Disinilah pentingnya peran pendidikan scientific attitude dan akhlak intelektual, seorang penuntut
ilmu pertama kali wajib mengetahui tentang berbagai macam symptom-symptom virus pengilahian diri yang mungkin akan ia alami
didalam perjalanan menuntut ilmu, symptom-symptom
tersebut diantaranya ialah perasaan luar biasa untuk mendebat orang lain
padahal ilmunya cetek dan argumennya lemah, perasaan paling benar sendiri,
perasaan aku wis ngapling suwargo! Dan
berbagai macam symptom lainnya. Kalau
ini tidak disadari dan diberi pencegahan, lama kelamaan gejala-gejala tersebut
akan menjadi penyakit akut yang mendasari kepribadian orang tersebut (amit-amit jabang bayi!).

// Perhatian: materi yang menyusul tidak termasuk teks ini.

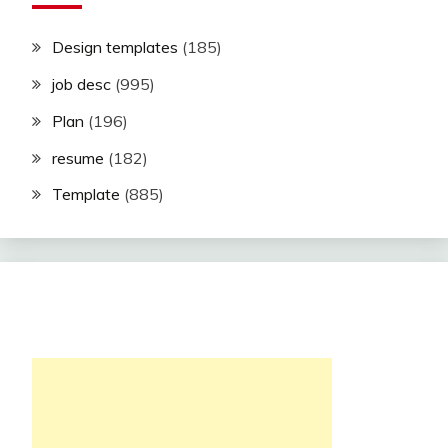
Design templates
(185)
job desc
(995)
Plan
(196)
resume
(182)
Template
(885)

Pendidikan scientific attitude ini mesti diajarkan
dengan cara yang lengkap, ajarkan penuntut ilmu metode berdebat yang baik,
bentuk forum diskusi yang mengedepankan peran rasio dibanding emosi, bangun
kemampuan berargumentasi yang baik didalam diri penuntut ilmu, bedah dan
ajarkan (bila mampu) kitab-kitab ulama dan intelektual yang bisa dijadikan
acuan scientific attitude mulai dari
imam Az-Zarnujy sampai Tom Nichols, dan yang paling penting dan dasar dari
segalanya adalah ajarkan penuntut ilmu
untuk mengalahkan nafsu-nafsi buruk didalam dirinya, karena itulah musuh
terbesar didalam diri penuntut ilmu.
Akhir kalam, fenomena pengilahian diri
dengan ilmu pengetahuan ini sesungguhnya adalah bagian dari perjalanan
intelektual seseorang, perjalanan menuju intelektual sejati itu tidak semudah
itu dan banyak proses yang mesti dilalui, akan banyak fenomena pergulatan intelektual
bahkan spiritualitas, fenomena pengilahian diri ini merupakan bagian dari
gelombang perjalanan intelektual seseorang, kita yang lebih senior dalam hal ini harus mengayomi
mereka yang sedang berada didalam fase ini karena sebetulnya dia sangat sangat
perlu untuk dibimbing, orang-orangg semacam ini begitu ia sadar bahwa ia bodoh,
ia akan berpeluang besar menjadi intelektual kaffah di masa depan karena ia pernah menjadi penyintas virus pengilahian
diri tersebut. Pada akhirnya, salah satu momen ternikmat dalam hidup kita
adalah ketika kita sadar bahwa kita dulu pernah sendablek dan sengeyel itu,
dan ketika kita sadar bahwa kita akan
berkembang pesat ketika kita tahu kalau kita tak tahu, wallahua’lam bisshowab.